Professional Documents
Culture Documents
Lesson 4
Your search for knowledge happens in every stage of your research work, but it is
in the research stage of review of related literature where you spend considerable time
searching knowledge about the topic. Exposed to various sources of knowledge and
conditioned by a timeframe of the research work, it is necessary that you adopt a certain
method in reviewing or reading varied works of literature that are related to your research
problem or topic. Going methodical in your review of related literature means you have
to go through the following related stages of the process of review of related literature
that are true for any style of review (traditional or systematic) that you want to adopt
(Lappuci, 2013; Robyler, 2013; Freinbell, 2012).
Stage 1- Search for Literature
This is the stage of review of related literature where you devote much of your
time in looking for sources of knowledge, data, or information to answer your research
questions or to support your assumptions about your research topic.
Types of Literature Sources
a. General References: These are sources that are first accessed by
researchers to give them wide sources of knowledge or information about
location of other sources
b. Primary Sources: These provide first-hand information about the experts’
and other researchers’ publications. These publications contain findings that
are directly communicated to the readers and interested parties.
c. Secondary Sources: These are written by authors that describe another
researcher’s works. These materials or documents may contain only
summaries or interpretations of the research reports rather than complete
description of them.

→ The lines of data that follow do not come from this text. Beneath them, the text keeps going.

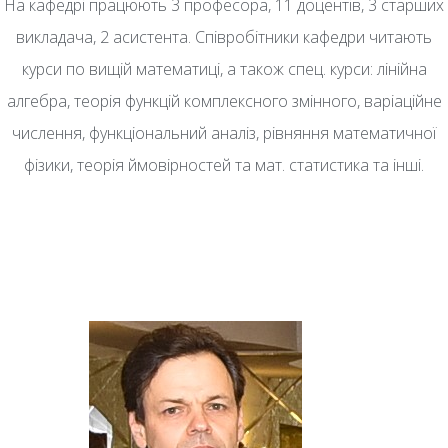
На кафедрі працюють 3 професора, 11 доцентів, 3 старших
викладача, 2 асистента. Співробітники кафедри читають
курси по вищій математиці, а також спец. курси: лінійна
алгебра, теорія функцій комплексного змінного, варіаційне
числення, функціональний аналіз, рівняння математичної
фізики, теорія ймовірностей та мат. статистика та інші.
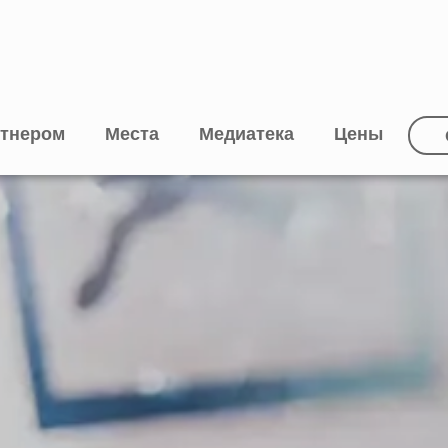
ртнером
Места
Медиатека
Цены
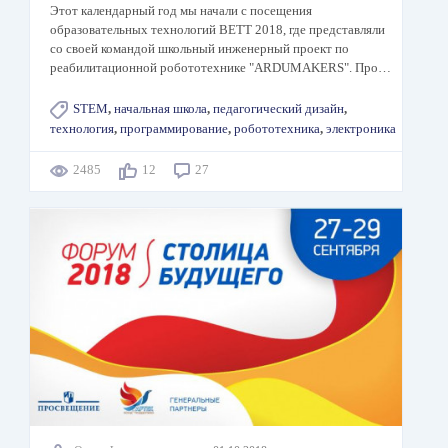
Этот календарный год мы начали с посещения
образовательных технологий BETT 2018, где представляли
со своей командой школьный инженерный проект по
реабилитационной робототехнике "ARDUMAKERS". Про…
STEM
,
начальная школа
,
педагогический дизайн
,
технология
,
программирование
,
робототехника
,
электроника
2485
12
27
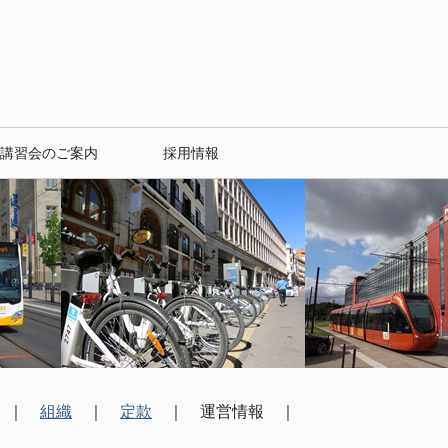
講習会のご案内
採用情報
｜
組織
｜
定款
｜ 運営情報 ｜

Secondary sources have the most number of materials
such as Internet, books, peer-reviewed articles in journals, published literary
reviews, grey literature (unpublished and non-peer reviewed materials like
theses, dissertations, leaflets, posters, research studies in progress and
others)
*Note: Websites like Wikipedia and social media networks are not dependable sources
of information.
3. Citation or In-text Citation – references within the main body of the text,
specifically in Review of Related Literature
Purposes of Citation
• To give importance and respect to other people for what they know about
• To give authority, validity and credibility to other people's claims, conclusions and
arguments
• To prove your broad and extensive reading of authentic and relevant materials
about your topic
• To help readers find or contact the sources of ideas easily
• To permit readers to check the accuracy of your work
• To save yourself from plagiarism
STYLES OF CITATION
A. Integral Citation
This is one way of citing or referring to the author whose ideas appear in your
work. You are using active verbs like claim, assert, state , etc. to report the author's
ideas. This expresses the author's mental position, attitude, stand, or opinion in relation
to the information referred to. Often used in social sciences or any subjects belonging
to the soft sciences. Example:
APA MLA
One study by Manalo (2015) reveals... One study by (Manalo 70)
The latest work by Lee (2015) asserts... The latest work by (Lee 123)
According to Abad et al. (2015) context is... According to (Abad et al.: 54)
B. Non-Integral Citation
Contrary to the integral citation, this second citation style downplays the strength
of the writer's personal characteristics. The stress is given to the piece of information
rather than to the owner of the ideas. Examples:
APA
The Code of Ethics for Intercultural Competence give four ways by which people from different
cultural background can harmoniously relate themselves with one another (De la Cruz, 2015).
The other components of Intercultural Competence which are also present in SFG are: context
(Harold, 2015), appropriateness (Villar, Marcos, Atienza, 2016; Santos, and Daez, 2016), and
emotions (Flores, 2016).
PATTERNS OF CITATION
A. Summary
The citation in this case is a shortened version of the original text that is expressed in
your own language. Making the text short, you have to pick out only the most
important ideas or aspects of the text.
B. Paraphrase
This is the antithesis of the first one because instead of shortening the form of the text,
you explain what the text means using your own words. In doing so, it is possible that
your explanations may decrease or exceed the number of words of the original text.
There are three broad issues that need to be considered when writing the literature review.
1. Plagiarism
Plagiarism is an act of claiming another’s work or copying a portion of someone else’s
writing. If copying another researcher’s ideas cannot be avoided, proper citation must
be done. In most universities, plagiarism is a breach of the student code of conduct and
can result in failure of the course subjects or even expulsion from the institution. To
avoid such consequences, care and adequate referencing must be observed in writing
any academic or research documents.
2. Self-Plagiarism
Self-plagiarism is defined when the researchers reuse their own work or data in a new
written product without letting the readers know that the manuscript already appeared
in another literature. The practice of text recycling, copyright infringement and
publishing what is substantially the same paper in more than one research journal
without any indication that it has been published already, or dividing an extensive study
into smaller published researches are major problems on self-plagiarism.
3. Copyright
For researchers who want their papers published in conventional journals, the usual
agreement is for the copyright of the researcher’s work to be transferred to the
publisher of the journal. In this case, the publisher of the journal can reproduce and
distribute the research legally. However, most journals nowadays maintain the
researcher’s ownership, but both parties agreed on the journal’s right to publish and
reuse the manuscript. In case of “Open Access” journals, researchers agree to allow free
dissemination of one’s work without their permission.